I risultati dell’analisi effettuata in tal senso hanno portato alla definizione di una proposta progettuale di riqualificazione urbana principalmente finalizzata ad un riequilibrio ambientale, sociale e culturale e, quindi, necessariamente rispettosa delle memorie e coerente con le percezioni di chi quotidianamente vive e fruisce quel territorio.

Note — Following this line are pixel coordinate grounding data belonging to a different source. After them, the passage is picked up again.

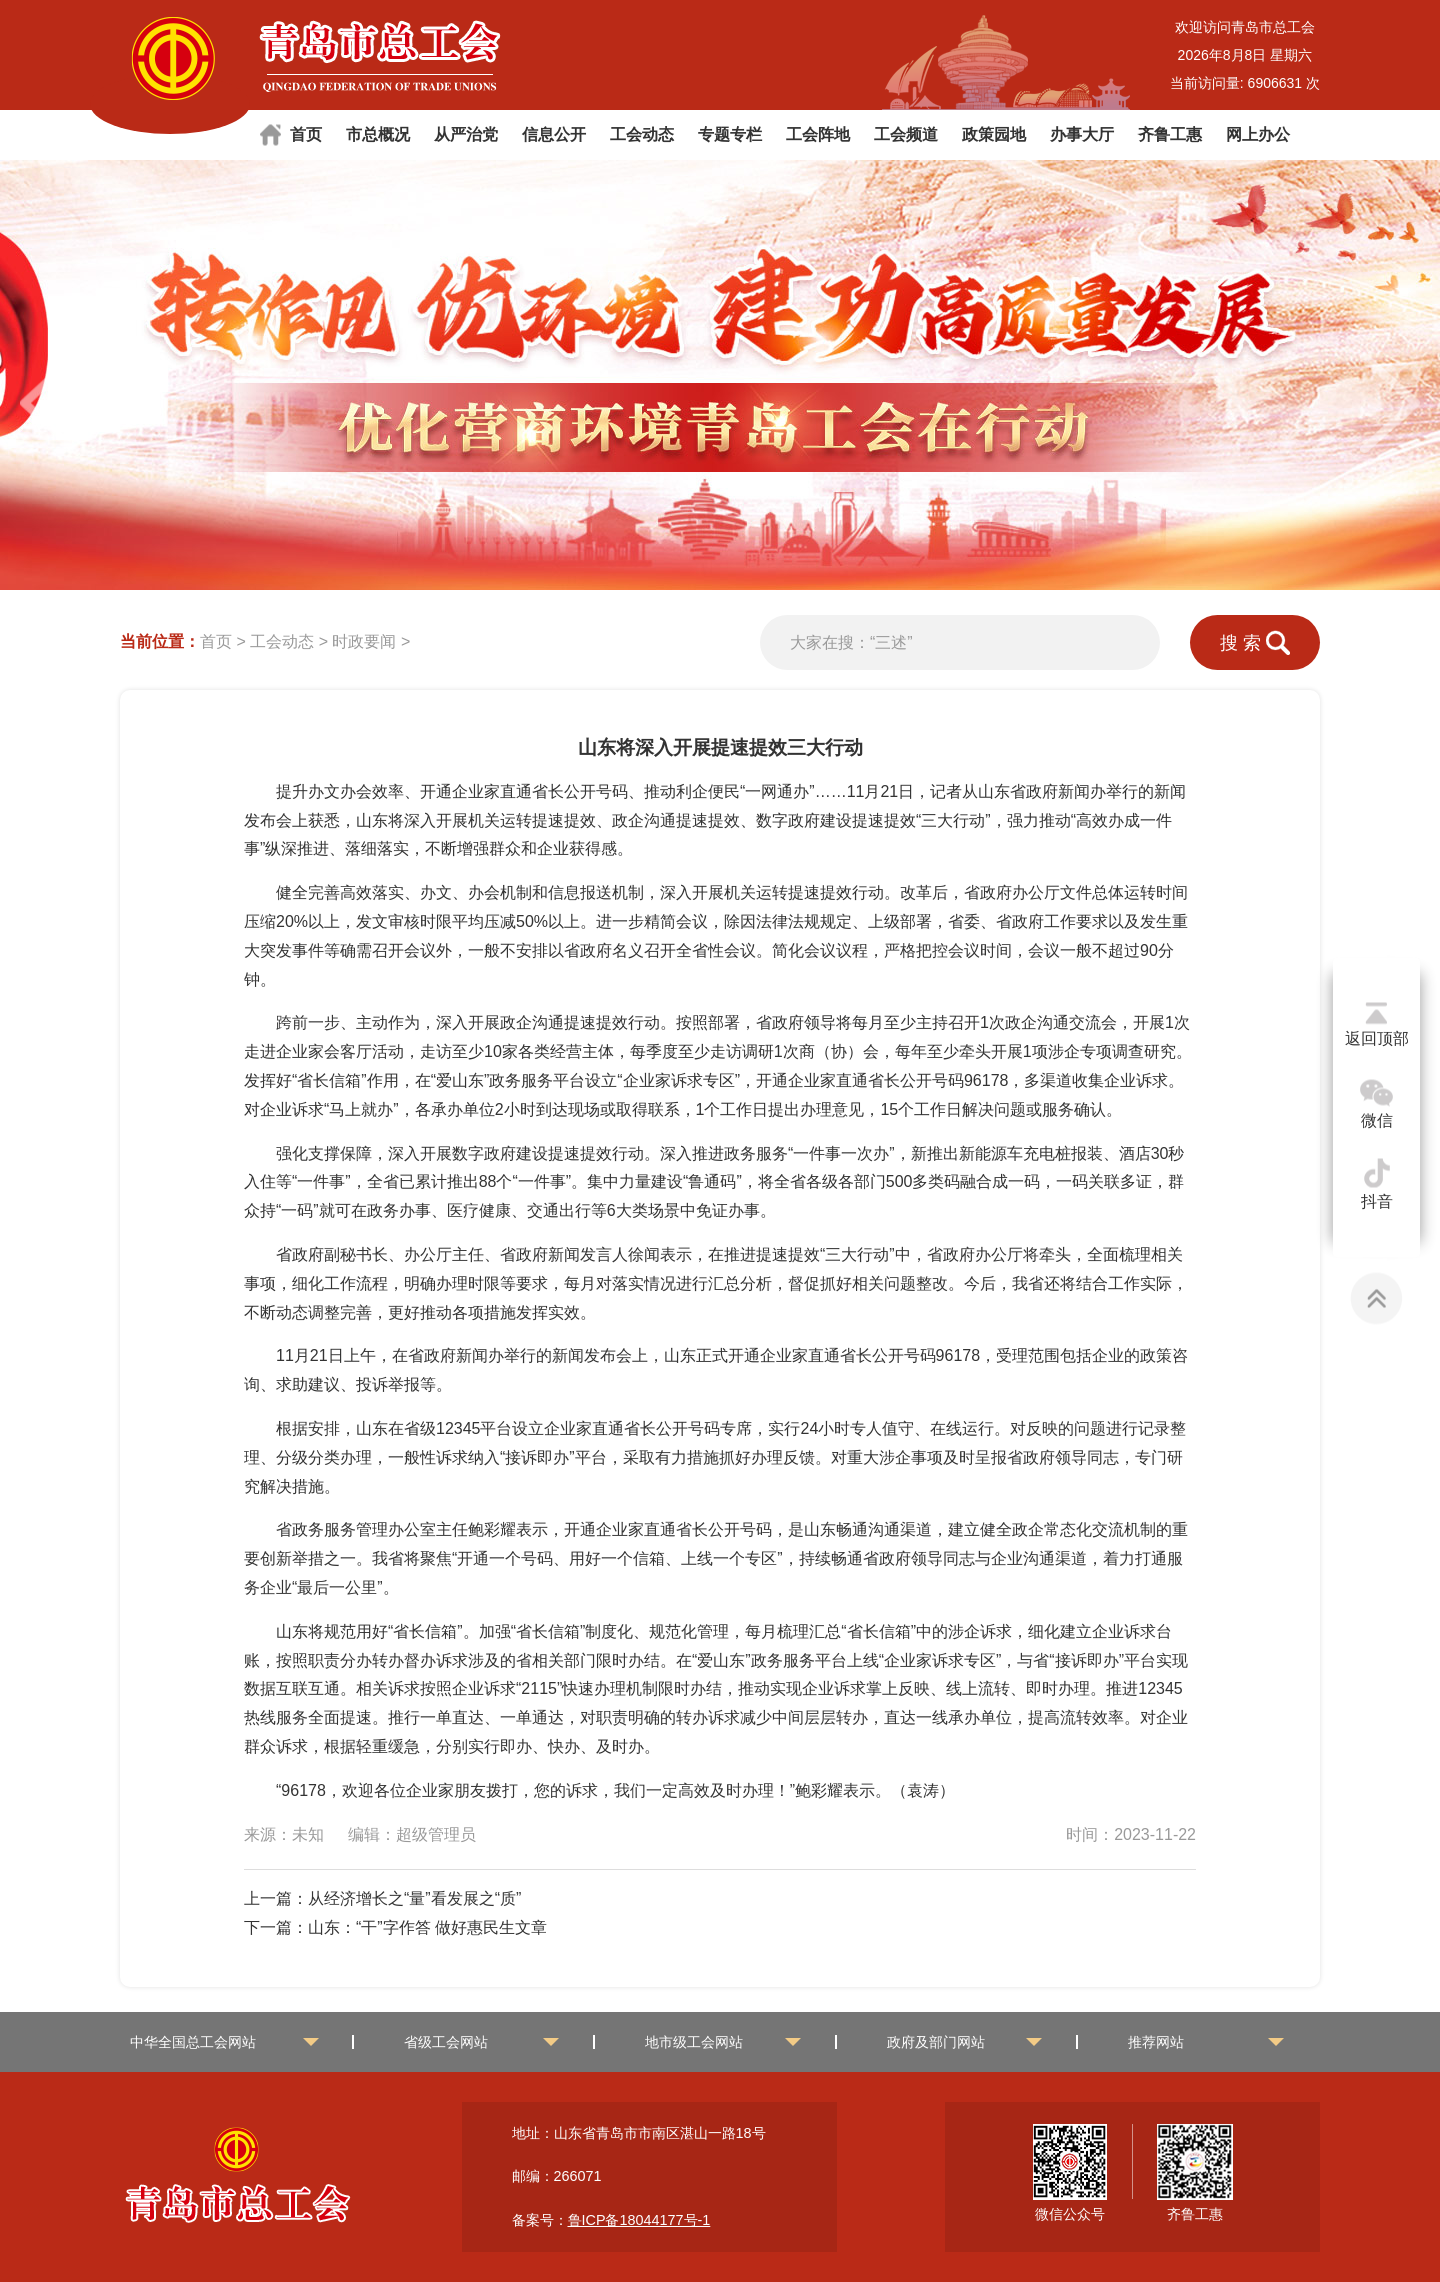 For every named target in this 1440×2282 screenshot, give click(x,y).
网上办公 (1258, 134)
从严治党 (466, 134)
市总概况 (378, 134)
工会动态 (642, 134)
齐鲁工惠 (1170, 134)
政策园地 (994, 134)
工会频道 (906, 134)
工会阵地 (818, 134)
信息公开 (554, 134)
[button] (1390, 403)
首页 (306, 134)
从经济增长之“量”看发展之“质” (414, 1898)
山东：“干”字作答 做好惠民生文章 (427, 1927)
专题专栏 (730, 134)
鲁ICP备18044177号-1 (639, 2220)
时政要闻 (364, 641)
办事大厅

In conclusione credo che si possa affermare che ogni paesaggio, per quanto degradato sia, in sé possieda struttura e identità. Sta all’interprete il delicato compito di analizzare quel territorio tanto compiutamente da riuscire a svelare le sue, seppur deboli, qualità. Il senso di un’analisi paesistica in tal modo condotta è, quindi, l’addentrarsi in quel precipitato spontaneo depositato nell’immaginario collettivo dei suoi abitanti, considerando la rilevanza che l’immagine mentale ha affiancandosi alla percezione della forma fisica in se stessa. Il fine non è il goffo abbellimento delle nostre periferie degradate, bensì il tentativo di ristabilire una continuità, specie dove questa è venuta meno o sta mutando corso, tra passato, presente e futuro, tra le trasformazioni degli uomini e le vocazioni di un determinato paesaggio, nel tentativo, quindi, di restituire identità e coerenza a quei luoghi che l’hanno ormai perduta.

 

 

Note

 

1 La tesi di laurea dal titolo “Il paesaggio degli abitanti. Segni, tracce e memorie della piana campana”, è stata discussa nell’A.A. 2004/2005, relatore il Prof. Arch. Francesco Domenico Moccia.

2 Castelnovi P. (2002), Società locali e senso del paesaggio, in Clementi A. (a cura di), “Interpretazioni di paesaggio”, Meltemi, Roma.

3 Idem.

4 Romani V. (1999), Il paesaggio. Teoria e pianificazione, Ires, Torino.

5 Gambi L. (1961), Una geografia della storia, Einaudi, Torino.

6 Sereni E. (1961), Storia del paesaggio agrario italiano, Laterza, Bari.

7 Turri E. (1974), Semiologia del paesaggio italiano, Longanesi, Milano.

8 Idem.

9 Consiglio d’Europa (2000), Convenzione europea del paesaggio, Congresso dei poteri locali e regionali d’Europa, Firenze.

10 Moccia F. D. (2001), La pianificazione di area vasta tra riforma costituzionale e politiche neocentraliste, a cura di Gerundo R, in “areAVasta”, n. 3/2001.

11 Idem.

12 Consiglio d’Europa (2000), Convenzione europea del paesaggio, Congresso dei poteri locali e regionali d’Europa, Firenze.

13 Castelnovi P. (2000), Il senso del paesaggio, Ires, Torino.

14 Moccia F. D. (2003), Progetti integrati territoriali in Campania. Aspettative e preoccupazioni in corso d’opera, in Moccia F. D. (a cura di), “I progetti integrati territoriali”, Graffiti, Napoli.

15 Calvino I. (1972), Le città invisibili, Mondadori, Milano, pag. 10.

16 Turri E. (1998), Il paesaggio come teatro, Marsilio, Padova.

17 Olmo C. (1991), Dalla tassonomia alla traccia, in “Casabella”, n. 575-576.

18 Dematteis G. (2000), Il senso comune del paesaggio come risorsa progettuale, in Castelnovi P. (a cura di), “Il senso del paesaggio”, Ires, Torino.